On isosceles orthogonality and some geometric constants in a normed space

TL;DR

This paper investigates the James constant in normed spaces, its relation to isosceles orthogonality, and provides methods to compute it explicitly in two-dimensional polyhedral Banach spaces.

Contribution

It establishes conditions under which the James constant is attained and connects it with isosceles orthogonality, enabling explicit computation in specific spaces.

Findings

James constant is attained at orthogonal vectors.

Explicit computation of James constant in 2D polyhedral spaces.

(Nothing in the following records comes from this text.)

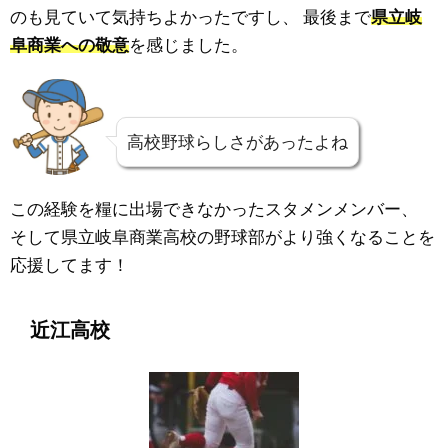
のも見ていて気持ちよかったですし、
最後まで
県立岐
阜商業への敬意
を感じました。
高校野球らしさがあったよね
この経験を糧に出場できなかったスタメンメンバー、
そして県立岐阜商業高校の野球部がより強くなることを
応援してます！
近江高校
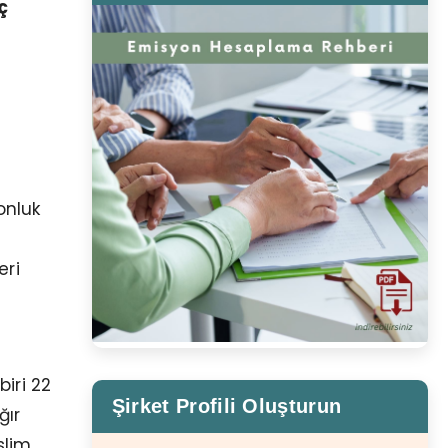
ç
onluk
eri
biri 22
Şirket Profili Oluşturun
ğır
slim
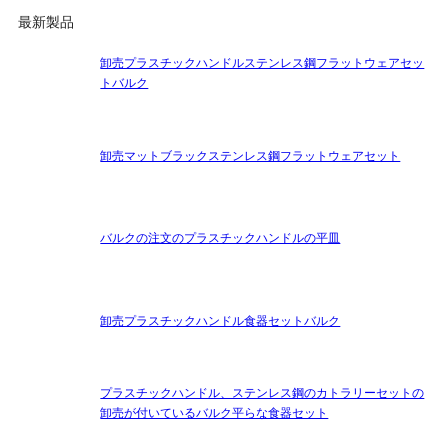
最新製品
卸売プラスチックハンドルステンレス鋼フラットウェアセッ
トバルク
卸売マットブラックステンレス鋼フラットウェアセット
バルクの注文のプラスチックハンドルの平皿
卸売プラスチックハンドル食器セットバルク
プラスチックハンドル、ステンレス鋼のカトラリーセットの
卸売が付いているバルク平らな食器セット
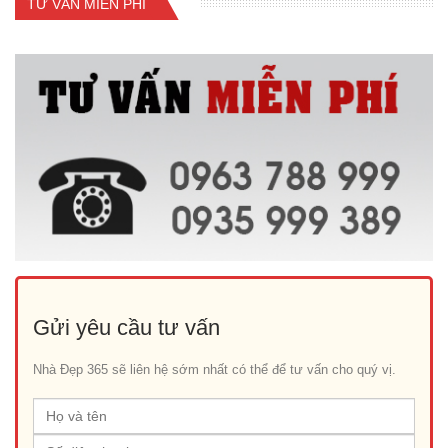
TƯ VẤN MIỄN PHÍ
Gửi yêu cầu tư vấn
Nhà Đẹp 365 sẽ liên hệ sớm nhất có thể để tư vấn cho quý vị.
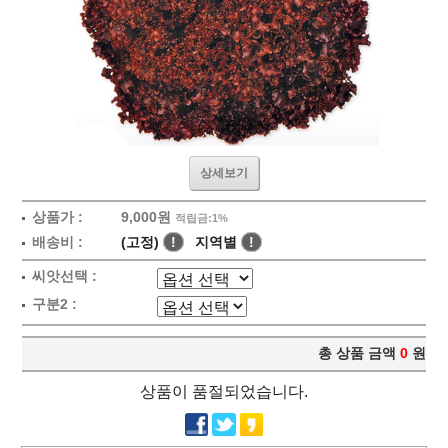
상세보기
상품가 :
9,000원
적립금:1%
배송비 :
(고정)
!
지역별
!
씨앗선택 :
구분2 :
총 상품 금액
0
원
상품이 품절되었습니다.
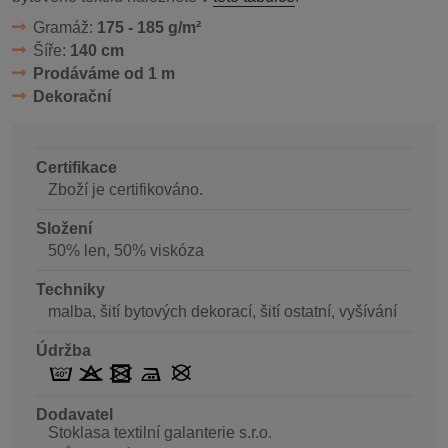
Gramáž:
175 - 185 g/m²
Šíře:
140 cm
Prodáváme od 1 m
Dekorační
Certifikace
Zboží je certifikováno.
Složení
50% len, 50% viskóza
Techniky
malba, šití bytových dekorací, šití ostatní, vyšívání
Údržba
Dodavatel
Stoklasa textilní galanterie s.r.o.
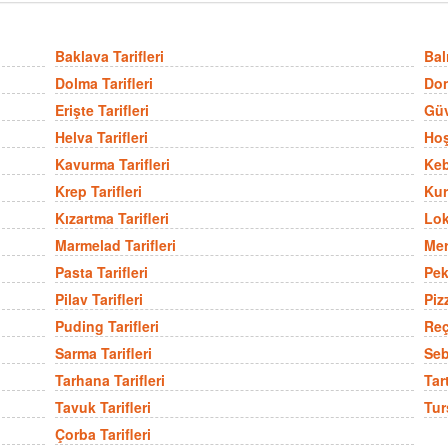
Baklava Tarifleri
Balı
Dolma Tarifleri
Don
Erişte Tarifleri
Güv
Helva Tarifleri
Hoş
Kavurma Tarifleri
Keb
Krep Tarifleri
Kur
Kızartma Tarifleri
Lok
Marmelad Tarifleri
Mer
Pasta Tarifleri
Pek
Pilav Tarifleri
Pizz
Puding Tarifleri
Reç
Sarma Tarifleri
Seb
Tarhana Tarifleri
Tart
Tavuk Tarifleri
Tur
Çorba Tarifleri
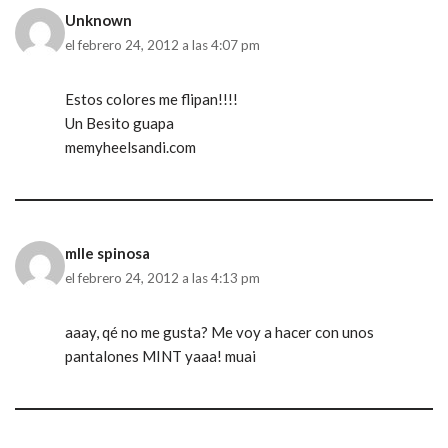
Unknown
el febrero 24, 2012 a las 4:07 pm
Estos colores me flipan!!!!
Un Besito guapa
memyheelsandi.com
mlle spinosa
el febrero 24, 2012 a las 4:13 pm
aaay, qé no me gusta? Me voy a hacer con unos
pantalones MINT yaaa! muai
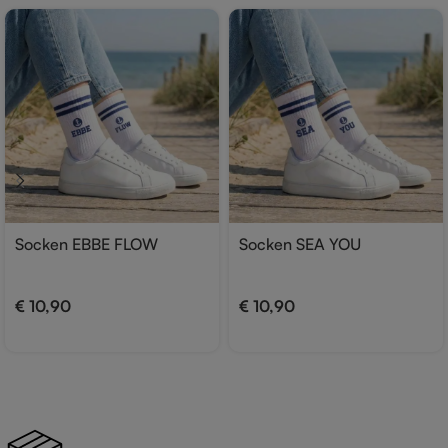
Socken EBBE FLOW
Socken SEA YOU
€
10,90
€
10,90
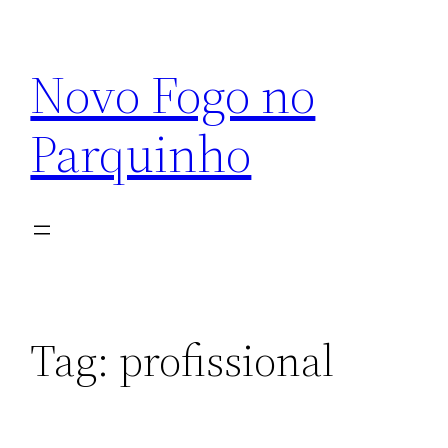
Pular
para
Novo Fogo no
o
conteúdo
Parquinho
Tag:
profissional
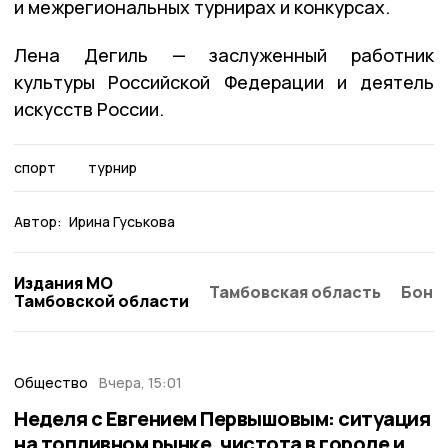
и межрегиональных турнирах и конкурсах.
Лена Дегиль — заслуженный работник
культуры Российской Федерации и деятель
искусств России.
спорт
турнир
Автор:
Ирина Гуськова
Издания МО
Тамбовская область
Бонд
Тамбовской области
Общество
Вчера, 15:01
Неделя с Евгением Первышовым: ситуация
на топливном рынке, чистота в городе и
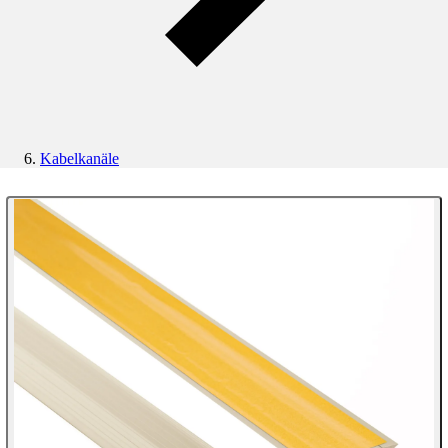
Kabelkanäle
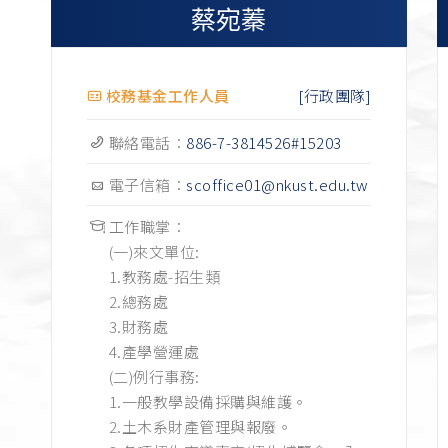
]
蔡宛蓁
]
]
[行政團隊]
校務基金工作人員
]
聯絡電話：
886-7-3814526#15203
]
電子信箱：
scoffice01@nkust.edu.tw
]
工作職掌：
]
(一)來文單位:
]
1.教務處-招生類
2.總務處
]
3.財務處
]
4.產學營運處
(二)例行事務:
]
1.一般教學設備採購與維護。
]
2.土木系財產管理與報廢。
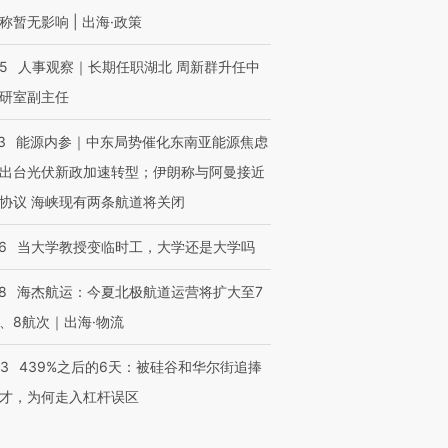
称暂无影响 | 出海·政策
25
人事观察｜长期任职湖北 周新群升任中
研室副主任
3
能源内参｜中东局势催化东南亚能源焦虑
出台光伏新政加速转型；伊朗称与阿曼接近
协议 海峡现有两条航道将关闭
6
当大学教授变临时工，大学还是大学吗
8
海杰航运：今夏北极航道运营将扩大至7
、8航次｜出海·物流
53
439%之后的6天：被硅谷和华尔街追捧
才，为何走入杠杆误区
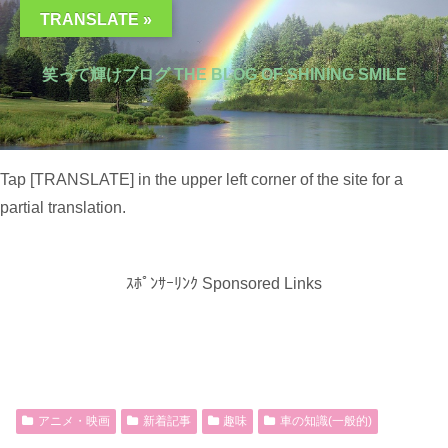
TRANSLATE »
笑って輝けブログ THE BLOG OF SHINING SMILE
Tap [TRANSLATE] in the upper left corner of the site for a
partial translation.
ｽﾎﾟﾝｻｰﾘﾝｸ Sponsored Links
アニメ・映画
新着記事
趣味
車の知識(一般的)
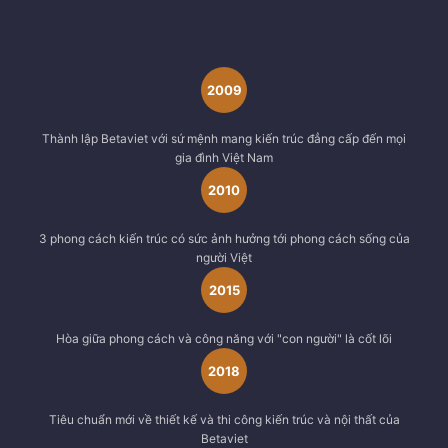
2009
Thành lập Betaviet với sứ mệnh mang kiến trúc đẳng cấp đến mọi
gia đình Việt Nam
2010
3 phong cách kiến trúc có sức ảnh hưởng tới phong cách sống của
người Việt
2015
Hòa giữa phong cách và công năng với "con người" là cốt lõi
2018
Tiêu chuẩn mới về thiết kế và thi công kiến trúc và nội thất của
Betaviet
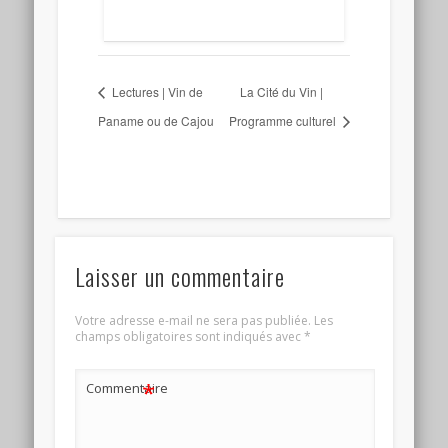
Lectures | Vin de
La Cité du Vin |
Paname ou de Cajou
Programme culturel
Laisser un commentaire
Votre adresse e-mail ne sera pas publiée.
Les
champs obligatoires sont indiqués avec
*
*
Commentaire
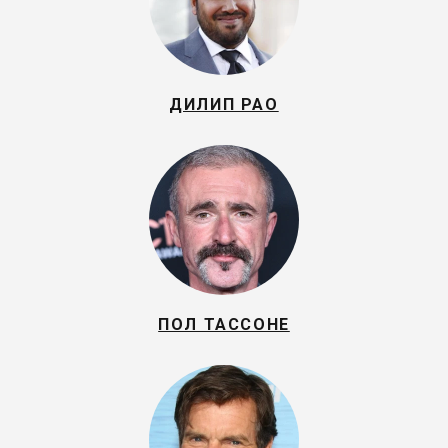
ДИЛИП РАО
ПОЛ ТАССОНЕ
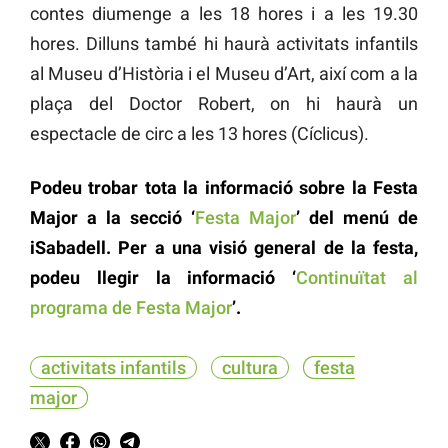
contes diumenge a les 18 hores i a les 19.30
hores. Dilluns també hi haurà activitats infantils
al Museu d’Història i el Museu d’Art, així com a la
plaça del Doctor Robert, on hi haurà un
espectacle de circ a les 13 hores (Cíclicus).
Podeu trobar tota la informació sobre la Festa
Major a la secció ‘
Festa Major
’ del menú de
iSabadell
. Per a una visió general de la festa,
podeu llegir la informació ‘
Continuïtat al
programa de Festa Major
’.
activitats infantils
cultura
festa
major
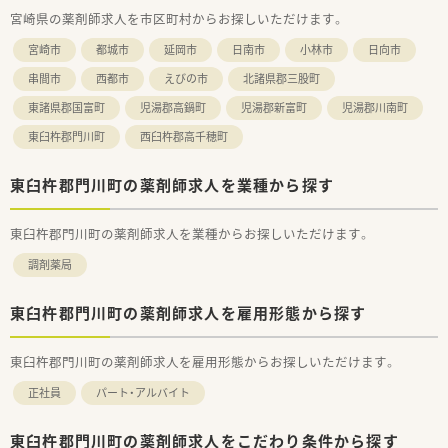
が描けます。
宮崎県の薬剤師求人を市区町村からお探しいただけます。
また希望者は人事、教育、経営コンサル等に携わることも可能で
宮崎市
都城市
延岡市
日南市
小林市
日向市
す。
串間市
西都市
えびの市
北諸県郡三股町
＜こんな方にもおすすめ＞
■しっかりとした教育体制のもとで薬剤師としてのスキルを磨
東諸県郡国富町
児湯郡高鍋町
児湯郡新富町
児湯郡川南町
きたい方
東臼杵郡門川町
西臼杵郡高千穂町
■ライフスタイルに合わせて長くご勤務していきたい方
東臼杵郡門川町の薬剤師求人を業種から探す
東臼杵郡門川町の薬剤師求人を業種からお探しいただけます。
調剤薬局
東臼杵郡門川町の薬剤師求人を雇用形態から探す
東臼杵郡門川町の薬剤師求人を雇用形態からお探しいただけます。
正社員
パート・アルバイト
東臼杵郡門川町の薬剤師求人をこだわり条件から探す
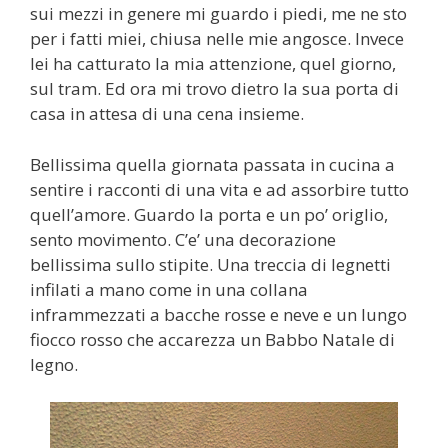
sui mezzi in genere mi guardo i piedi, me ne sto
per i fatti miei, chiusa nelle mie angosce. Invece
lei ha catturato la mia attenzione, quel giorno,
sul tram. Ed ora mi trovo dietro la sua porta di
casa in attesa di una cena insieme.
Bellissima quella giornata passata in cucina a
sentire i racconti di una vita e ad assorbire tutto
quell’amore. Guardo la porta e un po’ origlio,
sento movimento. C’e’ una decorazione
bellissima sullo stipite. Una treccia di legnetti
infilati a mano come in una collana
inframmezzati a bacche rosse e neve e un lungo
fiocco rosso che accarezza un Babbo Natale di
legno.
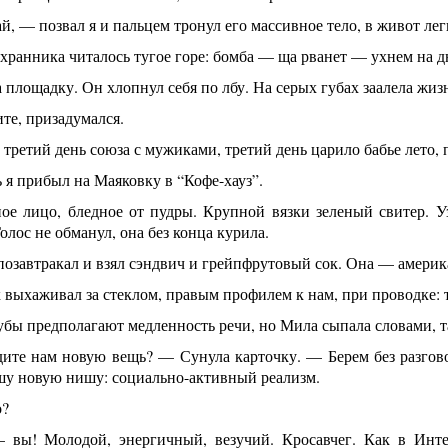
, — позвал я и пальцем тронул его массивное тело, в живот лег
охранника читалось тугое горе: бомба — ща рванет — ухнем на 
площадку. Он хлопнул себя по лбу. На серых губах заалела жиз
те, призадумался.
 третий день союза с мужиками, третий день царило бабье лето,
 я прибыл на Маяковку в “Кофе-хауз”.
ое лицо, бледное от пудры. Крупной вязки зеленый свитер. У
олос не обманул, она без конца курила.
позавтракал и взял сэндвич и грейпфрутовый сок. Она — америк
выхаживал за стеклом, правым профилем к нам, при проводке: т
бы предполагают медленность речи, но Мила сыпала словами, та
ите нам новую вещь? — Сунула карточку. — Берем без разгов
шу новую нишу: социально-активный реализм.
о?
вы! Молодой, энергичный, везучий. Кросавчег. Как в Интер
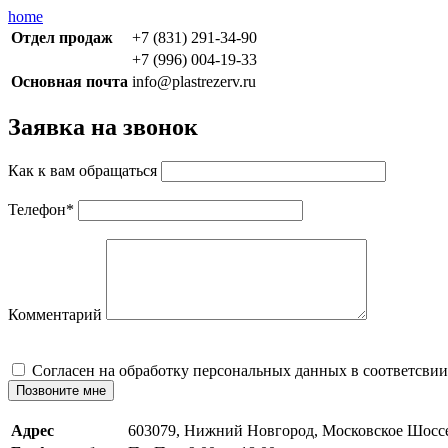
home
Отдел продаж
+7 (831) 291-34-90
+7 (996) 004-19-33
Основная почта
info@plastrezerv.ru
Заявка на звонок
Как к вам обращаться
Телефон
*
Комментарий
Cогласен на обработку персональных данных в соответсвии
Позвоните мне
Адрес
603079, Нижний Новгород, Московское Шосс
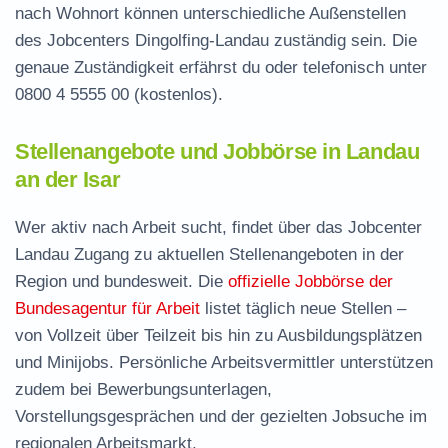
nach Wohnort können unterschiedliche Außenstellen
des Jobcenters Dingolfing-Landau zuständig sein. Die
genaue Zuständigkeit erfährst du oder telefonisch unter
0800 4 5555 00
(kostenlos).
Stellenangebote und Jobbörse in Landau
an der Isar
Wer aktiv nach Arbeit sucht, findet über das Jobcenter
Landau Zugang zu aktuellen Stellenangeboten in der
Region und bundesweit. Die
offizielle Jobbörse der
Bundesagentur für Arbeit
listet täglich neue Stellen –
von Vollzeit über Teilzeit bis hin zu Ausbildungsplätzen
und Minijobs. Persönliche Arbeitsvermittler unterstützen
zudem bei Bewerbungsunterlagen,
Vorstellungsgesprächen und der gezielten Jobsuche im
regionalen Arbeitsmarkt.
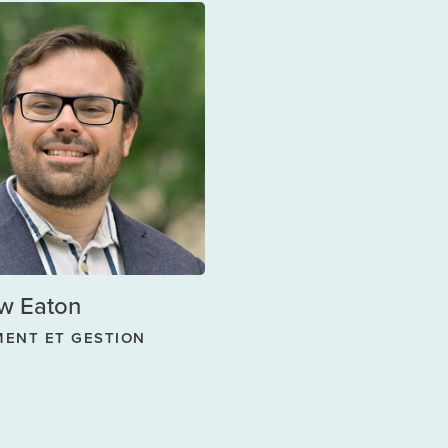
w Eaton
MENT ET GESTION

Connection between James constant attainment and isosceles orthogonality.

Abstract

We study the James constant $J(\mathbb{X})$, an important geometric quantity associated with a normed space $ \mathbb{X} $, and explore its connection with isosceles orthogonality $ \perp_I. $ The James constant is defined as $J(\mathbb{X}) := \sup\{\min \{\|x+y\|, \|x-y\|\}: x, y \in \mathbb{X},~ \|x\|=\|y\|=1 \}.$ We prove that if $J(\mathbb{X})$ is attained for unit vectors $x, y \in \mathbb{X},$ then $x\perp_I y.$ We also show that if $\mathbb{X}$ is a two-dimensional polyhedral Banach space then $J(\mathbb{X})$ is always attained at an extreme point $z$ of the unit ball of $\mathbb{X},$ so that $J(\mathbb{X}) = \|z+y\| = \|z-y\|,$ where $ \| y \| = 1 $ and $z\perp_I y.$ This helps us to explicitly compute the James constant of a two-dimensional polyhedral Banach space in an efficient way. We further study some related problems with reference to several other geometric constants in a normed space.